Along with this, you are paying for a service relating to your professional learning and growth. You are not consenting to a healing space where it would be a reasonable expectation that you face large wounds/traumas you (or your community) experience(d). We agree to enter a space wherein triggers and challenging content may arise. We also agree to step back from subject matter which we become aware would exclude a peer from being able to stay present within the consultation space for the reason of personal or intergenerational trauma. Please note: there is a difference between discomfort and being triggered. We agree to be clear about moments where subject matter is triggering, and we cannot effectively stay in the learning space, versus when we feel uncomfortable with discussions due to our personal beliefs and/or privileges.

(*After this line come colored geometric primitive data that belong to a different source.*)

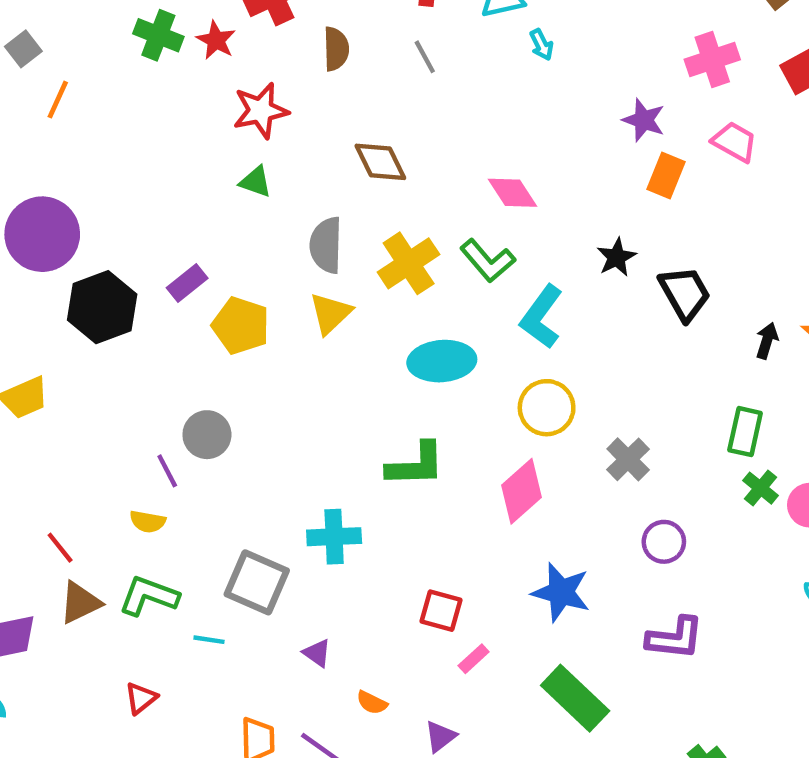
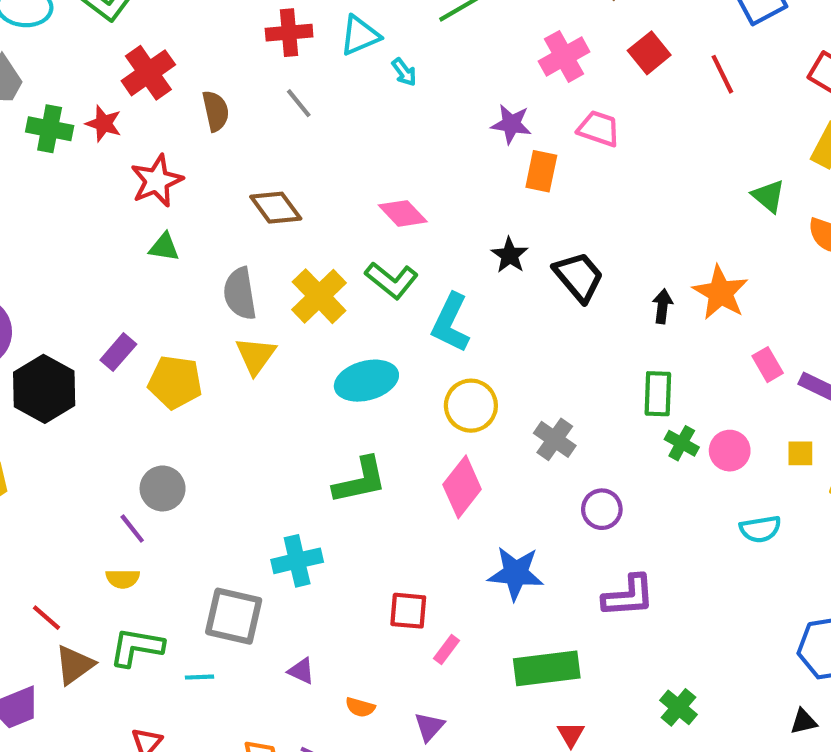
green rectangle: (575, 698) -> (547, 668), turned -40

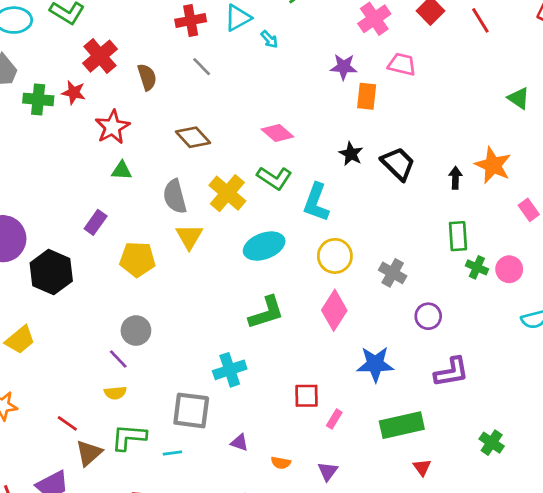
purple rectangle: (118, 352) -> (96, 222), moved

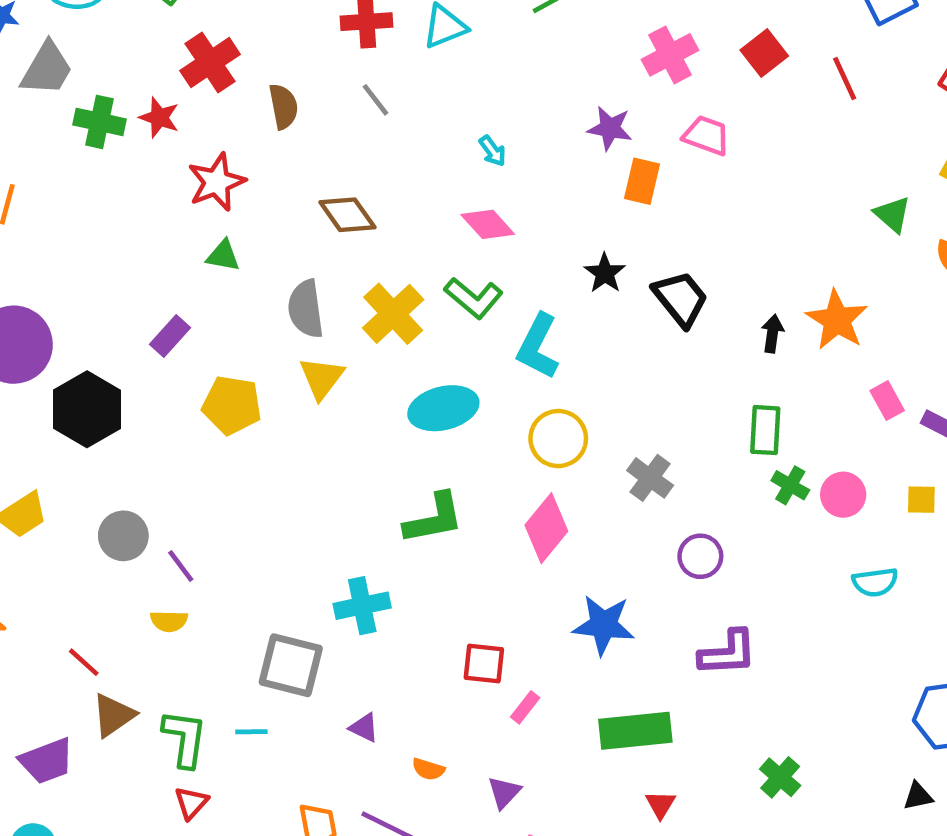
cyan arrow: (269, 39) -> (493, 151), moved
gray circle: (136, 331) -> (123, 536), moved
green L-shape: (129, 437) -> (185, 738), moved, turned 87

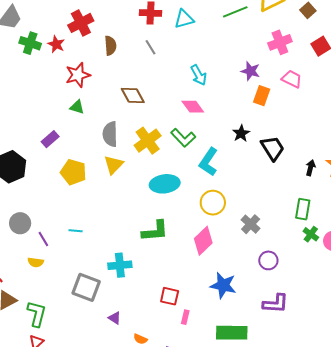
cyan arrow: (493, 151) -> (199, 75), size x1.5
pink rectangle: (525, 707) -> (185, 317), turned -32
cyan line: (251, 732) -> (76, 231), moved

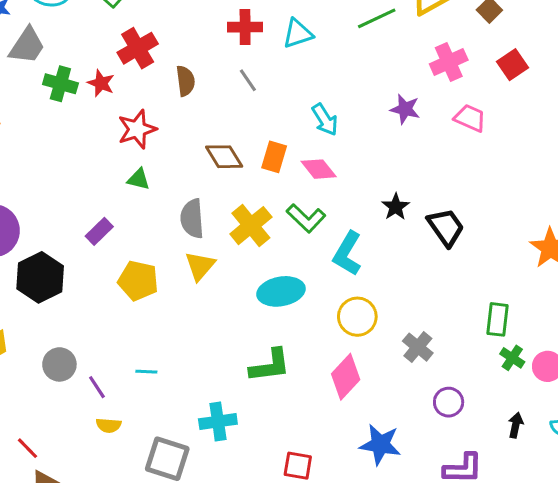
orange rectangle: (262, 96) -> (274, 157), moved
black arrow: (311, 168) -> (516, 425), moved
yellow semicircle: (36, 262) -> (109, 425), moved

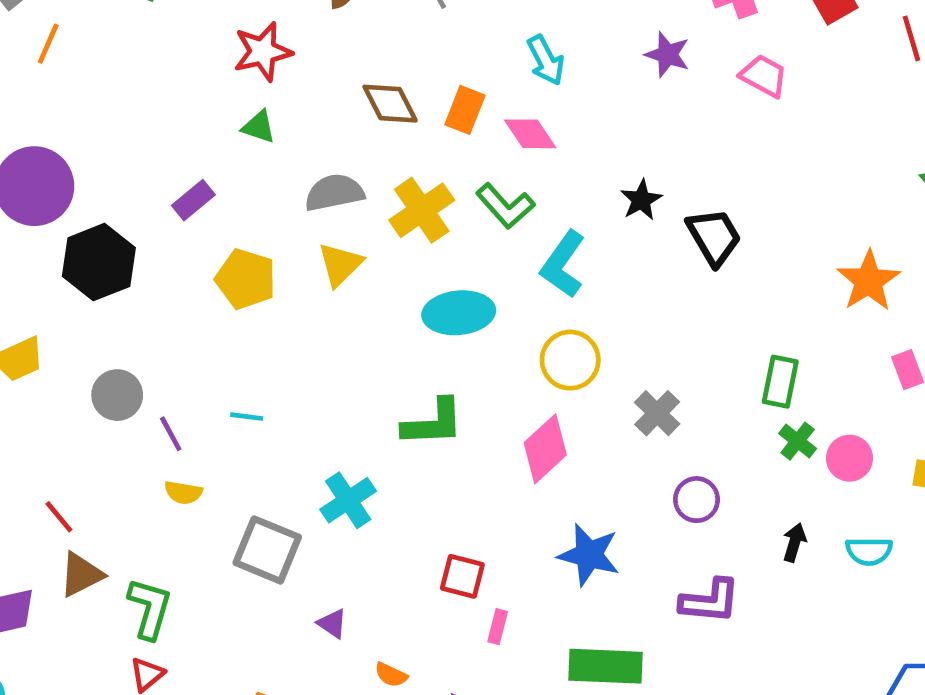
gray semicircle: (192, 219) -> (334, 193), turned 78
cyan cross: (218, 422) -> (348, 500), turned -30

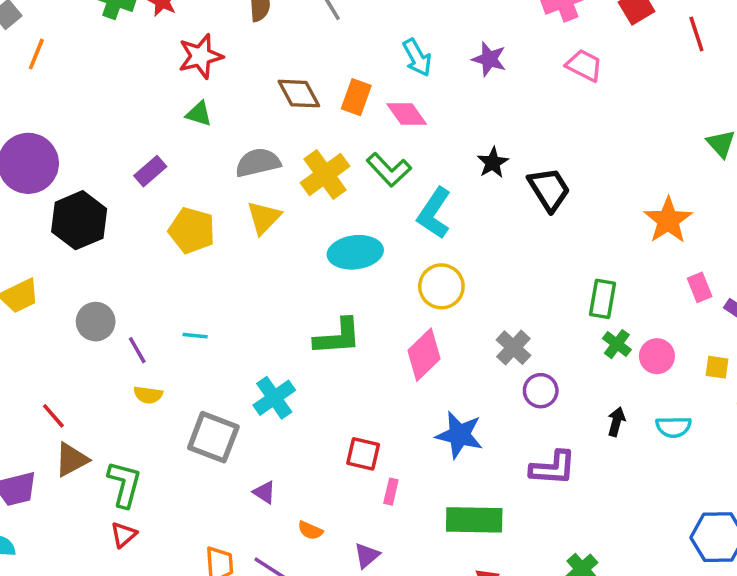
purple star: (667, 55) -> (489, 59), moved
gray cross: (657, 413) -> (513, 348), moved

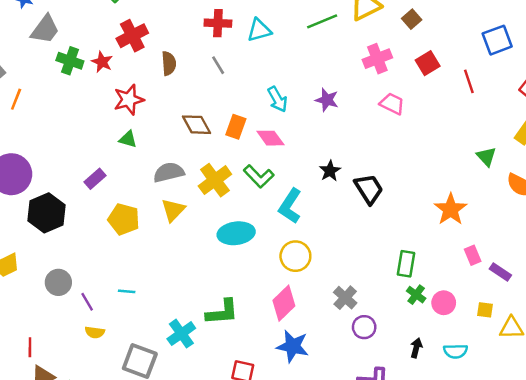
green L-shape: (338, 337) -> (222, 312), moved
red line: (53, 416) -> (30, 347), turned 42
blue star: (459, 435) -> (293, 346), moved

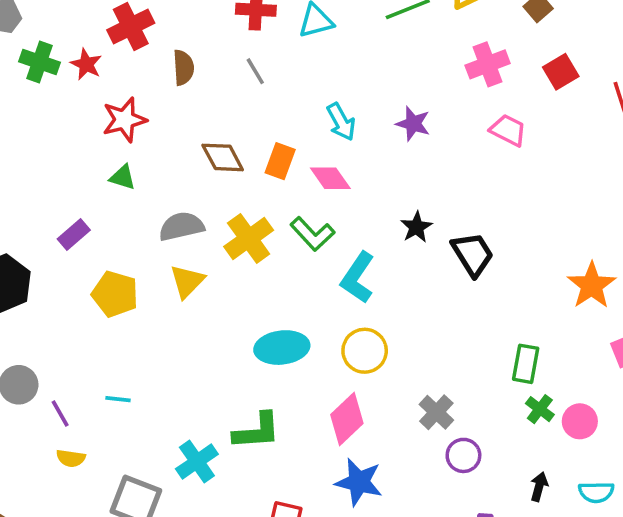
cyan ellipse: (236, 233) -> (282, 348), moved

Group Consultation Example: Sandra is a white cisgender queer person in consultation. She recently lost a loved one to a violent death. When a fellow consultee brings up a case wherein someone was murdered, Sandra discovers she can’t stay present or stop thinking of the violent death in her life. In this case, Sandra is triggered and can no longer access the learning space she paid for due to content she could not have predicted would come up (this isn’t a consultation group specific to violent murders/deaths in the counseling field). In such a case, we would tend to Sandra’s needs, and step back from that subject. We might redirect to focus on the questions relating to the case without diving deep into the details of the client. Alternatively, as a white person, Sandra would not be triggered by discussions about racism, even if they made some of her parts feel uncomfortable, guilty, or angry. These would be emotions and burdens for Sandra to bring to Amy as the consultant (outside of the group session at hand), or for Sandra to bring to a therapist/support person in her life.
A Place To Vent About “Difficult” Clients!
We agree that clients are not difficult or “hard”--- their circumstances, pain, traumas, and experiences are, first and foremost, difficult for them! We agree to hold our humanity as inherently tied to the humanity of those we support. We agree to avoid disparaging or speaking as though our clients are their burdens, without looking away from or erasing the harms that can come from burdened systems. We agree to avoid the same pitfalls about ourselves and our peers.